For over thirty years, relational database technology has been the gold standard. Modern workloads and unprecedented data volumes, however, are driving businesses to look at alternatives to the traditional relational database. This “NoSQL movement” has given rise to a host of non-relational-database technologies, designed for large-capacity storage and scalability. Some businesses may find that the best solution is a combination of both relational and non-relational databases—whichever tool is best for the job. In this regard, “NoSQL” is probably better referred to as, “Not Only SQL,” rather than “No SQL at all.”
NoSQL technologies vary widely, but they can be evaluated based on three key features: scalability, data and query model, and persistence design. Below we will investigate ten popular NoSQL database options.
In this context, “scalability” refers to scaling writes by automatically partitioning data across multiple machines. Systems that do this are called “distributed databases,” and they include Cassandra, HBase, Riak, Scalaris, Voldemort, and others. If your write volume or data size is more than one machine can handle, then these are your only options if you don’t want to manage partitioning manually. (You don’t.)
When choosing a distributed database, look for:
1) support for multiple datacenters and
2) the ability to add new machines to a live cluster transparently to your applications.

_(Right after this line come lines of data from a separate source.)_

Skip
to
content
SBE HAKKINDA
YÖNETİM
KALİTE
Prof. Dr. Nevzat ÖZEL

Non-distributed NoSQL databases include CouchDB, MongoDB, Neo4j, Redis, and Tokyo Cabinet, and they can serve as persistence layers for distributed systems. MongoDB provides limited support for sharding, as does a separate Lounge project for CouchDB, and Tokyo Cabinet can be used as a Voldemort storage engine.
Data and Query Model
NoSQL databases vary widely in regard to data models and query APIs: (Respective Links: Thrift, map/reduce views, Thrift, Cursor, Graph, Collection, Nested hashes, get/put, get/put, get/put)
Here are some highlights:
- With the columnfamily model, you have rows and columns like you would expect, but the rows are sparse, meaning each row can have as many or as few columns as desired, and columns do not need to be defined ahead of time.

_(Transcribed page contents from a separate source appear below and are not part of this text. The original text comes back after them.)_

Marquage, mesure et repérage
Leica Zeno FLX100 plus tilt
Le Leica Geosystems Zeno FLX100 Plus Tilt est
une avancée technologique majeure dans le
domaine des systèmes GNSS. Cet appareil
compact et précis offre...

- The Key/value model is simple and easy to implement, but it is inefficient when you are only interested in querying or updating part of a value. It’s also difficult to implement more-sophisticated structures on top of distributed key/value.

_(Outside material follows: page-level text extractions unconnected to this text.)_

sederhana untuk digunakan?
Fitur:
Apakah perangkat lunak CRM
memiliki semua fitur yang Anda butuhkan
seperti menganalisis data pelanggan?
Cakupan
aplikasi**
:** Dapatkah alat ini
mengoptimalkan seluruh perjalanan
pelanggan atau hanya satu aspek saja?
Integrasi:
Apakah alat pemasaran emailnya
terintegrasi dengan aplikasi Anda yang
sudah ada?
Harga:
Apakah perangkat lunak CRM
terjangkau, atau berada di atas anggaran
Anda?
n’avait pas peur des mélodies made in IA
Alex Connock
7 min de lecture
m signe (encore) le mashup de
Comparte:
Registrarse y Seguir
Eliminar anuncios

- With Document databases, you get essentially the next level of Key/value, allowing nested values associated with each key. Document databases support querying those more efficiently than simply returning the entire blob each time.
- Neo4J uses the unique Graph data model, storing objects and relationships as nodes and edges in a graph. For queries that fit this model (e.g., hierarchical data), they can be thousands of times faster than alternatives.
- Unlike the others, Scalaris offers distributed transactions across multiple keys. There are, however, trade-offs between consistency and availability that you should keep in mind.
Persistence design, in this instance, refers to how the data is stored internally: By evaluating the persistence model, you can determine the best fit for your work load.
- In-memory databases are extremely fast (Redis achieves over 100,000 operations per second on a single machine), but they cannot work with data sets that exceed available RAM. Durability (i.e., retaining data even if a server crashes or loses power) can also be a problem; the amount of data you can expect to lose between flushes (copying the data to disk) is potentially large. Scalaris, however, tackles the durability problem with replication; but since it does not support multiple data centers, your data will be still be vulnerable to server crashes and power failures.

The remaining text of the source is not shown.